START Records shown
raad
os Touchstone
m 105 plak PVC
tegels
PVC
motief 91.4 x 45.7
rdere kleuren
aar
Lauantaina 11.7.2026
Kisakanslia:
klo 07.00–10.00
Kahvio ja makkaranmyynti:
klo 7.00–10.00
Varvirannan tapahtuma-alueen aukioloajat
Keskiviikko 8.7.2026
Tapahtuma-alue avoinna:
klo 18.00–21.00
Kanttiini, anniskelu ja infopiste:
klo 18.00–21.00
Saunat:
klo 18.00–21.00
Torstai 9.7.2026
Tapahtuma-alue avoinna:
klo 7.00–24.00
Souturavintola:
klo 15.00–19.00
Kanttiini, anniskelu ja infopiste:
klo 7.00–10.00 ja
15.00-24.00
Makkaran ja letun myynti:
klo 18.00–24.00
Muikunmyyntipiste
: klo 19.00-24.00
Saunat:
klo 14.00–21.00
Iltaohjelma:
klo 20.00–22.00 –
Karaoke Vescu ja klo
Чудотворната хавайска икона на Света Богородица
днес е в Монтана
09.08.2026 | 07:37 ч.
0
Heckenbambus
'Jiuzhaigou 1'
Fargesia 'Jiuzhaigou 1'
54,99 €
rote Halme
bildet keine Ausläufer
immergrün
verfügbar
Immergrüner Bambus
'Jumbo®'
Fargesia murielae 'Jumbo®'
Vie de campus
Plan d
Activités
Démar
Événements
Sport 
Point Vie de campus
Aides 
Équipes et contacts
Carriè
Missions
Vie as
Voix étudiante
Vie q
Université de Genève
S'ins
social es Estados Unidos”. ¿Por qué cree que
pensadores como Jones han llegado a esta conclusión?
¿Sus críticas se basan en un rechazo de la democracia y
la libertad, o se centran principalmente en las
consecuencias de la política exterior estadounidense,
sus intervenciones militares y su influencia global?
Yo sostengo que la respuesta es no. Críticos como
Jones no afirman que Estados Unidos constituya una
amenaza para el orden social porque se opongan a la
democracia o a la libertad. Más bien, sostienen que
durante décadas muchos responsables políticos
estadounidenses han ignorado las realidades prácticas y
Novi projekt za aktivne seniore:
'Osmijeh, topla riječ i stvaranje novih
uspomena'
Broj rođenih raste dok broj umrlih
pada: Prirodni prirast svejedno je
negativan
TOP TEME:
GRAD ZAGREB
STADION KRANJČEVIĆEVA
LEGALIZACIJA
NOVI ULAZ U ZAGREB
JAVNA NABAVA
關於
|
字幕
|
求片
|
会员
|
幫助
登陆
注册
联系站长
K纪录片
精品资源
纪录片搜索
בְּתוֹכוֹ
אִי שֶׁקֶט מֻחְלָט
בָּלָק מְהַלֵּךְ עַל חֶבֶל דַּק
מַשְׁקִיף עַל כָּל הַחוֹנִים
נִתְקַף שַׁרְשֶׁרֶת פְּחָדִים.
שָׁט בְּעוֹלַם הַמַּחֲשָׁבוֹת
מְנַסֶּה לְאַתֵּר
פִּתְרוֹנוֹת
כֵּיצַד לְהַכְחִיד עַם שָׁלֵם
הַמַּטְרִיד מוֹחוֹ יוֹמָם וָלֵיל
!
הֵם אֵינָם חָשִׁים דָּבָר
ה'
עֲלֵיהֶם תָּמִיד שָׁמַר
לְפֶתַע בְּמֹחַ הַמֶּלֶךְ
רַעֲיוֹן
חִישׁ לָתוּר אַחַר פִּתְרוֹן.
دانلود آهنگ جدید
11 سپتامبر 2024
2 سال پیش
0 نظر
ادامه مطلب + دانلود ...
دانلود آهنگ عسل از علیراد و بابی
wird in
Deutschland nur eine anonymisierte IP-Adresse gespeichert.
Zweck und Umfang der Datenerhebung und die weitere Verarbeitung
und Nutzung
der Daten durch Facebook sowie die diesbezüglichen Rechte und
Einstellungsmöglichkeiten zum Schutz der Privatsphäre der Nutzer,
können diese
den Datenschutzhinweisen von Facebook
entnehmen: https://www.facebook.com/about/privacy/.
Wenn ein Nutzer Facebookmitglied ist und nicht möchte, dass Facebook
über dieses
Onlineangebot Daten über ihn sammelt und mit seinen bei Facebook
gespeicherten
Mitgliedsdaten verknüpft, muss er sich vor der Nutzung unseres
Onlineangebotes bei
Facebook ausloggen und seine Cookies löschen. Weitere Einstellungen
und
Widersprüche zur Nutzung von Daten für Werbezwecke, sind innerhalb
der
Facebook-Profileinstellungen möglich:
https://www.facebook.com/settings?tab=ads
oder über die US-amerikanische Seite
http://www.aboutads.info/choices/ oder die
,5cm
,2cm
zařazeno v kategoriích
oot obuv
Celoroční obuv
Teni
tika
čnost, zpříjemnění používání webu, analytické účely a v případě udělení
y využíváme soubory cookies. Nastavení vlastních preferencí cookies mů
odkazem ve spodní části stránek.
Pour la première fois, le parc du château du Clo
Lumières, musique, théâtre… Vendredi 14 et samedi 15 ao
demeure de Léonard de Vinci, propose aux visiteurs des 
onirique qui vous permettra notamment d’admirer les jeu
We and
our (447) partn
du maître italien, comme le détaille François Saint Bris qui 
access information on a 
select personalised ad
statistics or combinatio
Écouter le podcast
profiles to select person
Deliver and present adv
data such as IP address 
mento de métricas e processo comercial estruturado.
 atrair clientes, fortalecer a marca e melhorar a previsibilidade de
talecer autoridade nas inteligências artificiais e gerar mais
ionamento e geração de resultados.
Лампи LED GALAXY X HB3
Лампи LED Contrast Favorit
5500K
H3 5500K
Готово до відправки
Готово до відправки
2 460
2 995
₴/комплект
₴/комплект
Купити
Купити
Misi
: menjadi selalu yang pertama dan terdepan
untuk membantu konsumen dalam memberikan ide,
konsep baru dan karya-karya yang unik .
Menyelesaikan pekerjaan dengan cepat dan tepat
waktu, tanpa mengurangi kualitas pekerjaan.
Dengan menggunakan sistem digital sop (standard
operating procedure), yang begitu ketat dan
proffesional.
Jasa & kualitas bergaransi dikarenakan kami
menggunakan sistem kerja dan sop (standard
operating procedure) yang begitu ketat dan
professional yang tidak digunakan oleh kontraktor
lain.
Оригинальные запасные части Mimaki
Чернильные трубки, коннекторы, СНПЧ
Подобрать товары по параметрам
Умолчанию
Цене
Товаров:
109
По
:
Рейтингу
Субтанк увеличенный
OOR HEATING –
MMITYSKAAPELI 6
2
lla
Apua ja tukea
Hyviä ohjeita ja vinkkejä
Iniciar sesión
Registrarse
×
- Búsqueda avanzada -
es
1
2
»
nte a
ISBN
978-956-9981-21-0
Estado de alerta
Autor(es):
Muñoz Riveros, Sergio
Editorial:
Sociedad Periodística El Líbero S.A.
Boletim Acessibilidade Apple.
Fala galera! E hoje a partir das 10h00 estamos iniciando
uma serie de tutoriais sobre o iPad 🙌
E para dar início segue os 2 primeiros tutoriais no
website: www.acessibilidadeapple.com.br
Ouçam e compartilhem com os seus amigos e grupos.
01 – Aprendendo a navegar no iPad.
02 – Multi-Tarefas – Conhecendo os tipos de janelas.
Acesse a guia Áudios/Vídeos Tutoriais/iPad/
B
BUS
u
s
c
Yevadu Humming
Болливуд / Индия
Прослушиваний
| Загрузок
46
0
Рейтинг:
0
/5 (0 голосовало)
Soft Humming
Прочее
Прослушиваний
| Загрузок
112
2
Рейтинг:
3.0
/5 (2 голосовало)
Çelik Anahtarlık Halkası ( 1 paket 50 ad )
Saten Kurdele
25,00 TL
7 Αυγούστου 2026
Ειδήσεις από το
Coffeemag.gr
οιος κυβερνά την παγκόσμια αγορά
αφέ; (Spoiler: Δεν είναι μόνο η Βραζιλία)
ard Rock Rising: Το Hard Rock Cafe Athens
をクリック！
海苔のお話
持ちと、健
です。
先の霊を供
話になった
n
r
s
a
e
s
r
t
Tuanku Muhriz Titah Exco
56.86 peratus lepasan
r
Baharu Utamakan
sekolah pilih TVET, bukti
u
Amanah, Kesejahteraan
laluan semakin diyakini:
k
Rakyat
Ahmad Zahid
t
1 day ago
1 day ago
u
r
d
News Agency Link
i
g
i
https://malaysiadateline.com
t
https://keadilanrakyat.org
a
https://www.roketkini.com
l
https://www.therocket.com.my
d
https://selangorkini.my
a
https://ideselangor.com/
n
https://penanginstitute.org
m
END Records shown
§ What is needed:
Find the lines above that hold "Nutzer", then copy each of them.

§ Answer to this problem:
Einstellungsmöglichkeiten zum Schutz der Privatsphäre der Nutzer,
Wenn ein Nutzer Facebookmitglied ist und nicht möchte, dass Facebook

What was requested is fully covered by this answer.